I just finished watching the pilot for Three Inches. It would have made a good Disney film if they had made it 45 years ago (except for the violence, of course). It actually reminds me a lot of The Absent Minded Professor with Fred MacMurray—the scene where they attached flubber to the bottoms of their feet and won the basketball game.
What has become of the Sci-Fi (oh sorry
Syfy) Channel? Whatever happened to the notion that science fiction is about the exploration of ideas? Everything they have to offer is either abominably cute or a reworked cliché. It is either a magical place where anything can happen as long as it is mixed with unbearably light humor or a vampire living together with a werewolf and a ghost (all cliché).
Three Inches seems to be a combination of both kinds of show offered by the Syfy Channel: cliché and adorable. I realize it was being considered as an alternate for Alphas, but that is even more to the point. Why were they considering two such similar (and ultimately cliché) shows? Couldn't they also have been considering a show about inter-dimensional travel? Now that I think of it, whatever happened to space opera? When Battlestar Galactica ended, couldn't they have looked into something along those lines?

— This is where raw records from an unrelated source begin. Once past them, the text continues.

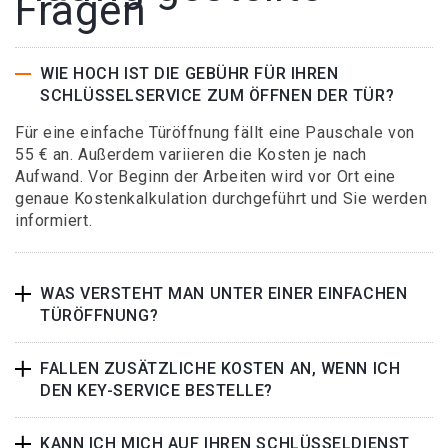
Fragen
WIE HOCH IST DIE GEBÜHR FÜR IHREN
SCHLÜSSELSERVICE ZUM ÖFFNEN DER TÜR?
Für eine einfache Türöffnung fällt eine Pauschale von
55 € an. Außerdem variieren die Kosten je nach
Aufwand. Vor Beginn der Arbeiten wird vor Ort eine
genaue Kostenkalkulation durchgeführt und Sie werden
informiert.
WAS VERSTEHT MAN UNTER EINER EINFACHEN
TÜRÖFFNUNG?
FALLEN ZUSÄTZLICHE KOSTEN AN, WENN ICH
DEN KEY-SERVICE BESTELLE?
KANN ICH MICH AUF IHREN SCHLÜSSELDIENST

Instead, we have vampires, werewolves, ghosts, campy towns with magical properties, and super heroes with limited powers. Oh yea, there are the reality shows. As Bender would say, "Gag unto me with a spoon."
When the Sci-Fi Channel was invented, especially in an environment where it seemed possible to create any illusion one could imagine, I thought it was the return of the golden age of science fiction.
Oh, the agony. It's like someone stuck me with a three inch knife—not enough to kill; just enough to maim.